Aber hier war sie, lebhaft und chaotisch wie eh und je.
Der Moment war jedoch nur von kurzer Dauer, denn das Geräusch von zusammenstürzenden Trümmern erregte ihre Aufmerksamkeit. Der Staub der Explosion legte sich und gab den Blick auf Therions ramponierte Gestalt frei. Sein Kiefer hing in einem unnatürlichen Winkel, gebrochen und aus der Fassung geraten durch den brutalen Schlag.
Mit einer langsamen, bedächtigen Bewegung packte Therion sein Kinn und zwang seinen Kiefer mit einem widerlichen Knacken zurück an seinen Platz.
Seine goldenen Augen brannten vor Wut und Unglauben, als er sich zu Tomato umdrehte.
„Ein Teufel?“, murmelte er mit verwirrter Stimme. „Unmöglich.

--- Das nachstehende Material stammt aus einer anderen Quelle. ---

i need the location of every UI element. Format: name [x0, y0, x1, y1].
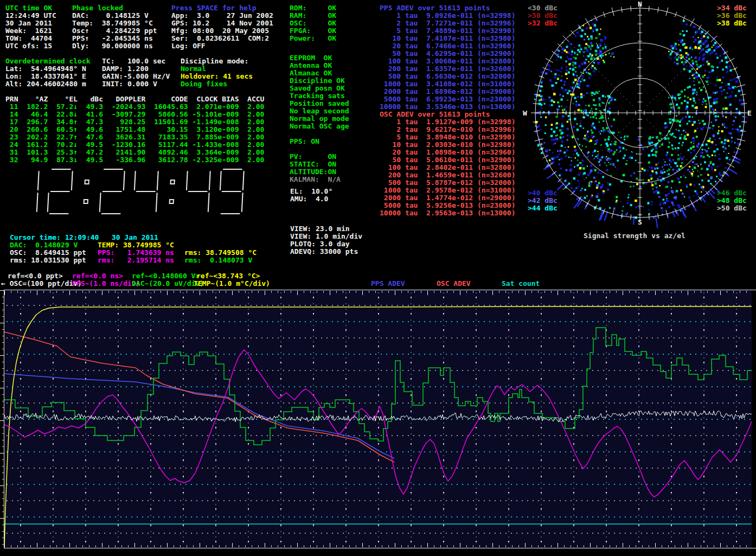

Selbst Teufel sollten mich nicht anfassen können.“
Tomato trat einen Schritt vor, ihr raubtierhaftes Grinsen verschwand nicht. „Oh, ich bin nicht irgendein Teufel.“ Ihr Schwanz rollte sich hinter ihr zusammen, eine Bewegung, die auf ihre kontrollierte, aber wachsende Wut hindeutete. „Ich bin etwas … Besonderes.“
Therion runzelte die Stirn, während er sie musterte und die beunruhigende Aura spürte, die sie ausstrahlte. Es war nicht nur ihre Größe, ihre muskulöse Statur oder ihre Kraft – irgendetwas an ihr war grundlegend falsch, irgendetwas Unnatürliches.

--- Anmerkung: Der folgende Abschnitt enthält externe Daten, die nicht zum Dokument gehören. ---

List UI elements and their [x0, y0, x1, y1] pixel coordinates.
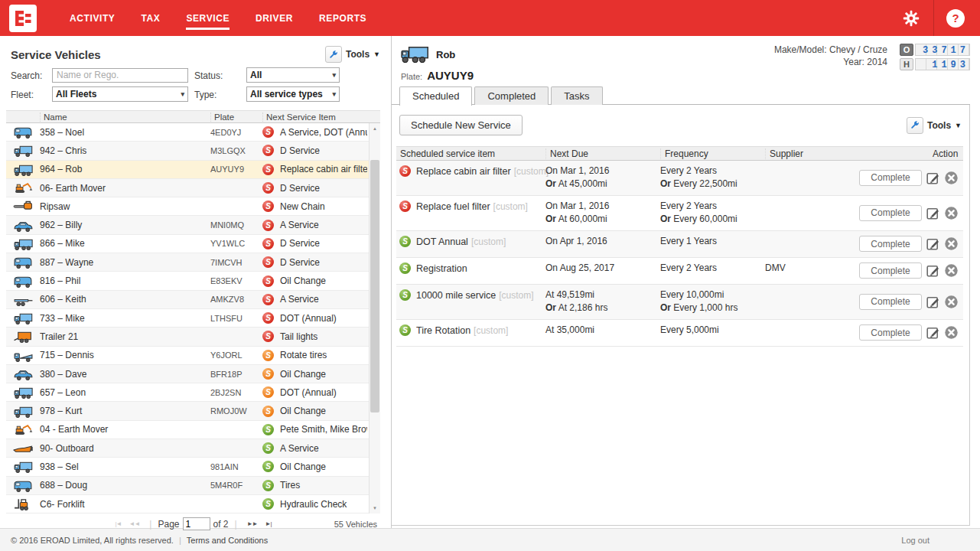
- vehicle-row[interactable]: 90- Outboard SA Service: [6, 439, 380, 458]
- vehicle-row[interactable]: 04 - Earth Mover SPete Smith, Mike Brown…: [6, 421, 380, 439]
- service-status-badge: S: [399, 289, 411, 301]
- status-select[interactable]: All ▾: [246, 67, 340, 83]
- service-status-badge: S: [399, 262, 411, 274]
- edit-icon[interactable]: [926, 236, 940, 251]
- edit-icon[interactable]: [926, 206, 940, 220]
- tab-tasks[interactable]: Tasks: [551, 86, 602, 105]
- vehicle-row[interactable]: 942 – Chris M3LGQX SD Service: [6, 142, 380, 160]
- vehicle-name: 942 – Chris: [40, 145, 210, 156]
- page-number-input[interactable]: [183, 517, 210, 530]
- logout-link[interactable]: Log out: [901, 536, 930, 545]
- scroll-up-icon[interactable]: ▲: [370, 123, 380, 134]
- vehicle-plate: 7IMCVH: [210, 258, 262, 267]
- scroll-down-icon[interactable]: ▼: [370, 503, 380, 514]
- vehicle-row[interactable]: 866 – Mike YV1WLC SD Service: [6, 235, 380, 253]
- complete-button[interactable]: Complete: [859, 262, 922, 279]
- vehicle-row[interactable]: 733 – Mike LTHSFU SDOT (Annual): [6, 309, 380, 328]
- vehicle-name: 688 – Doug: [40, 480, 210, 491]
- vehicle-row[interactable]: 606 – Keith AMKZV8 SA Service: [6, 291, 380, 309]
- vehicle-row[interactable]: C6- Forklift SHydraulic Check: [6, 495, 380, 514]
- schedule-tools-button[interactable]: Tools ▼: [907, 117, 962, 134]
- terms-link[interactable]: Terms and Conditions: [187, 536, 268, 545]
- column-service-item: Scheduled service item: [396, 148, 545, 159]
- vehicle-name: 733 – Mike: [40, 313, 210, 324]
- complete-button[interactable]: Complete: [859, 236, 922, 252]
- complete-button[interactable]: Complete: [859, 205, 922, 221]
- vehicle-row[interactable]: 380 – Dave BFR18P SOil Change: [6, 365, 380, 383]
- next-due-line1: On Mar 1, 2016: [545, 165, 660, 177]
- vehicle-row[interactable]: 887 – Wayne 7IMCVH SD Service: [6, 253, 380, 272]
- prev-page-button[interactable]: ◄◄: [129, 520, 140, 527]
- schedule-new-service-button[interactable]: Schedule New Service: [399, 115, 523, 135]
- vehicle-row[interactable]: 938 – Sel 981AIN SOil Change: [6, 458, 380, 476]
- scrollbar-thumb[interactable]: [370, 160, 379, 412]
- frequency-line1: Every 1 Years: [660, 236, 765, 247]
- vehicle-row[interactable]: Trailer 21 STail lights: [6, 328, 380, 346]
- vehicle-row[interactable]: 06- Earth Mover SD Service: [6, 179, 380, 197]
- vehicle-row[interactable]: 688 – Doug 5M4R0F STires: [6, 477, 380, 495]
- next-due-line1: On Aug 25, 2017: [545, 262, 660, 274]
- nav-activity[interactable]: ACTIVITY: [70, 7, 115, 30]
- vehicle-row[interactable]: 358 – Noel 4ED0YJ SA Service, DOT (Annua…: [6, 123, 380, 142]
- edit-icon[interactable]: [926, 171, 940, 185]
- frequency-line1: Every 5,000mi: [660, 324, 765, 336]
- service-status-badge: S: [262, 406, 274, 417]
- type-value: All service types: [250, 89, 323, 99]
- fleet-value: All Fleets: [56, 89, 96, 99]
- vehicles-tools-button[interactable]: Tools ▼: [325, 46, 380, 63]
- tools-label: Tools: [927, 120, 951, 131]
- help-icon[interactable]: ?: [946, 9, 965, 28]
- vehicle-row[interactable]: 978 – Kurt RMOJ0W SOil Change: [6, 402, 380, 420]
- first-page-button[interactable]: |◄: [116, 520, 122, 527]
- settings-gear-icon[interactable]: [901, 8, 921, 28]
- vehicles-scrollbar[interactable]: ▲ ▼: [369, 123, 380, 514]
- nav-driver[interactable]: DRIVER: [256, 7, 293, 30]
- van-icon: [6, 126, 40, 139]
- search-input[interactable]: [52, 68, 188, 83]
- eroad-logo-icon: [9, 5, 37, 32]
- frequency-line1: Every 2 Years: [660, 165, 765, 177]
- eroad-logo[interactable]: [9, 5, 37, 32]
- next-page-button[interactable]: ►►: [247, 520, 258, 527]
- last-page-button[interactable]: ►|: [265, 520, 271, 527]
- vehicle-row[interactable]: 715 – Dennis Y6JORL SRotate tires: [6, 347, 380, 365]
- vehicle-row[interactable]: 962 – Billy MNI0MQ SA Service: [6, 216, 380, 234]
- tab-scheduled[interactable]: Scheduled: [399, 86, 472, 106]
- service-status-badge: S: [262, 331, 274, 342]
- edit-icon[interactable]: [926, 263, 940, 278]
- next-service-item: A Service: [280, 294, 319, 305]
- edit-icon[interactable]: [926, 325, 940, 340]
- fleet-select[interactable]: All Fleets ▾: [52, 86, 188, 102]
- type-select[interactable]: All service types ▾: [246, 86, 340, 102]
- edit-icon[interactable]: [926, 295, 940, 309]
- vehicle-name: 866 – Mike: [40, 238, 210, 249]
- complete-button[interactable]: Complete: [859, 170, 922, 186]
- delete-icon[interactable]: [944, 325, 959, 340]
- delete-icon[interactable]: [944, 295, 959, 309]
- delete-icon[interactable]: [944, 206, 959, 220]
- hours-icon: H: [900, 58, 913, 70]
- tab-completed[interactable]: Completed: [474, 86, 549, 105]
- vehicle-count: 55 Vehicles: [334, 520, 377, 529]
- next-service-item: Pete Smith, Mike Brown, Steve M: [280, 424, 367, 435]
- chevron-down-icon: ▼: [955, 122, 962, 129]
- vehicle-name: 715 – Dennis: [40, 350, 210, 360]
- delete-icon[interactable]: [944, 236, 959, 251]
- complete-button[interactable]: Complete: [859, 294, 922, 310]
- nav-tax[interactable]: TAX: [141, 7, 160, 30]
- vehicle-name: C6- Forklift: [40, 499, 210, 510]
- vehicle-row[interactable]: 657 – Leon 2BJ2SN SDOT (Annual): [6, 383, 380, 402]
- nav-service[interactable]: SERVICE: [186, 7, 230, 30]
- page-label: Page: [158, 519, 179, 530]
- frequency-line1: Every 2 Years: [660, 262, 765, 274]
- nav-reports[interactable]: REPORTS: [319, 7, 366, 30]
- vehicle-row[interactable]: 816 – Phil E83EKV SOil Change: [6, 272, 380, 290]
- next-service-item: New Chain: [280, 201, 325, 212]
- delete-icon[interactable]: [944, 171, 959, 185]
- next-service-item: Rotate tires: [280, 350, 327, 360]
- delete-icon[interactable]: [944, 263, 959, 278]
- complete-button[interactable]: Complete: [859, 324, 922, 341]
- vehicle-row-selected[interactable]: 964 – Rob AUYUY9 SReplace cabin air filt…: [6, 161, 380, 179]
- custom-tag: [custom]: [499, 290, 533, 301]
- vehicle-row[interactable]: Ripsaw SNew Chain: [6, 197, 380, 216]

Was er nicht wusste, war, dass Tomato alles andere als gewöhnlich war. Schließlich war sie das Ergebnis eines fehlgeschlagenen Experiments in einem Verlies.
Sie konnte Magie weder anwenden noch berühren. Vielmehr war sie ihr Fluch. Und Heilige Kraft bildete da keine Ausnahme.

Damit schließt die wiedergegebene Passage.